Grippe aviaire H5N8: Comment naît un nouveau virus
GENETIQUE•Un réassortiment génomique est à l’origine de l’apparition d’une nouvelle cellule virale…Romain Scotto
L'acte de naissance ne risque pas d’arriver en mairie. H5N8 est bien trop indésirable pour cela. Ce nouveau virus assimilé à une forme de grippe aviaire est apparu fin 2013 en Corée du Sud. Avant de s’installer dans le nord de l’Europe, forçant les autorités néerlandaises, anglaises ou allemandes à abattre les volailles de plusieurs élevages. Les scientifiques qui suivent son évolution s’attachent aujourd’hui à reconstituer toute sa généalogie, afin de mieux comprendre son pouvoir pathogène. «Le but est de reconstituer l’histoire d’un virus en remontant à l’origine de son génome. On retrouve ses contributeurs respectifs», indique Thierry Pineau, chef du département Santé animale de l'Inra.

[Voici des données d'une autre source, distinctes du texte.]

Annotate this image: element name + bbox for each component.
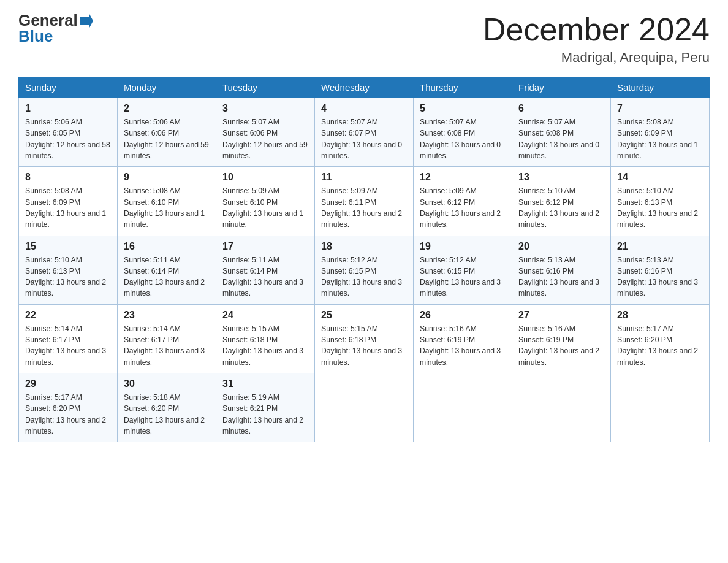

Pour expliquer la naissance de ces êtres microscopiques, il faut se plonger dans le «chaudron» virologique que constitue un animal. Lorsque deux virus d’une origine différente infectent une même cellule, ceux-ci ont la capacité de se réassortir, se mélanger, pour former une nouvelle cellule virale, sachant qu’un virus comme H5N8 est constitué de 8 segments génomiques. «Il peut donc y avoir un nouveau virus avec un réassortiment de 8 x 2 segments des deux génomes parentaux», poursuit le spécialiste. Un tirage au sort naturel s’effectue pour former une nouvelle combinaison de 8 segments.
Le porc, plus prompt à être infecté
Deux cas de figure sont alors possibles. Soit le virus ne parvient pas à survivre dans son nouvel environnement et disparaît. Soit il acquiert d’emblée un caractère lui permettant de se multiplier chez un hôte. Pour le virologue de l'Inra, il s’agit là «d’une manière extraordinaire de créer de la biodiversité. La sélection naturelle fait qu’un nouveau variant viral émerge». Certains animaux comme le porc sont d’ailleurs plus prompts à être co-infectés par des virus d’origines différentes, notamment humaine et aviaire.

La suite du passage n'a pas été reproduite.